Two years ago this Mother’s Day, Sojourners refused to run an ad produced by the group Believe Out Loud, “a trans-denominational effort to promote LGBT equality in mainline Protestant congregations, focused on Mother’s Day to launch its new campaign to invite one million believers to ‘sign up’ for full LGBT equality in our churches and society-at-large.” The reaction from progressive Christians was swift and deafening. “The big tent collapsed this weekend,” wrote Episcopalian and LGBT equality activist Jim Naughton, “and it was Sojourners who yanked out the tent poles. Someone needs to alert official Washington that Jim Wallis and his minions no longer speak for us—if they ever did.”
The following year, Wallis took a sabbatical, and now he’s back—with another book to sell, On God’s Side: What Religion Forgets and Politics Hasn’t Learned about Serving the Common Good.
In an interview with the Huffington Post’s Jaweed Kaleem last week, Wallis described what motivated him to write yet another book about How Everything Would Be Divine If Everyone Listened To Jim Wallis. (Especially you, ladies!) “The vitriol. The screaming. The polarization. The paralyzation. The hate. The fear. And I thought we’ve lost something really significant, this ancient idea called the common good.”
Oh, man, don’t you wish all those gay and lesbian people who simply wanted to have the same rights as straight people would stop with all their vitriol and screaming? Jeez.

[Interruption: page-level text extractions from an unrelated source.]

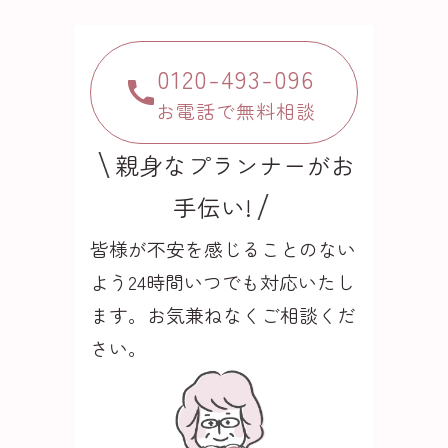
0120-493-096
お電話で無料相談
親身なプランナーがお
手伝い!
皆様が不安を感じることのない
よう24時間いつでも
対応いたし
ます。お気兼ねなくご相談くだ
さい。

As part of his book roll-out with the Huff Po team, Wallis gave a video interview to Marc Lamont Hill, who opened it with reminding Wallis that “you’re a leader of the religious left.” (Primer on why that’s not so here; see also: the many religious leaders who supported marriage equality—civilly!—long before Wallis.) In true “leader” form, when asked by Hill about same-sex marriage, Wallis replied, “this issue is changing rapidly,” noting that “young believers, 62% of young evangelicals now support marriage equality.” Because that’s what leaders do. They wait for public opinion to tell them how to lead. And then they wait for an interviewer to push them to speak plain English—and even then they use behind-covering doublespeak.
Wallis doesn’t come right out and say he supports marriage equality, but embarks on a Heritage Foundation-inflected lecture about “recovenanting, reestablishing, renewing marriage.” He then adds, “I think we should include same-sex couples in that renewal of marriage.” What? I really wish Hill had asked him what that might look like in, you know, reality: would gay people have to attend the Ross Douthat School of Marriage Awesomeness before they could get a marriage license? What if they were determined to be insufficiently committed to recovenanting and reestablishing and renewing marriage?

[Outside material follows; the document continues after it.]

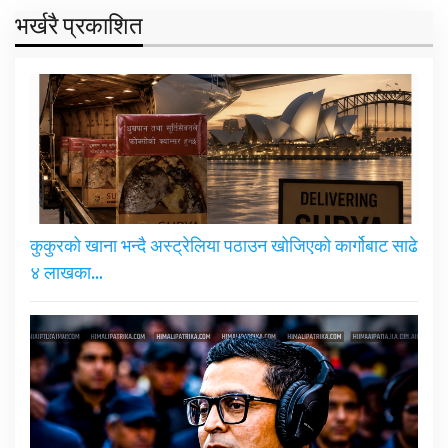
भर्खरै प्रकाशित
कुकुरको खाना भन्दै अस्ट्रेलिया पठाउन खोजिएको कार्गोबाट साढे
४ लाखका…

“I think we’ve got to talk about how to include same sex couples in that deeper understanding of marriage,” Wallis pronounced, adding, as if he’d happened upon an excellent talking point to fit with his book promotion, “That could be the common ground. So yes, I support equal protection under the law.”
But same-sex marriage, Hill pressed?
“I think that’s what equal protection for many, many people, including young evangelicals, is becoming marriage equality.” (“Leading” again.) Wallis went on: “What I’m saying is let’s not just argue that issue back and forth.” No, that never solves anything, does it? “Let’s go to a deeper—to marriage that’s inclusive. I want it to be inclusive. So my answer is yes. But I want a deeper commitment to marriage that is more and more inclusive. And that’s where I think the country is going.”
Is your marriage deeply committed enough for Jim Wallis? Is it deeply committed enough for gay people to get married, too?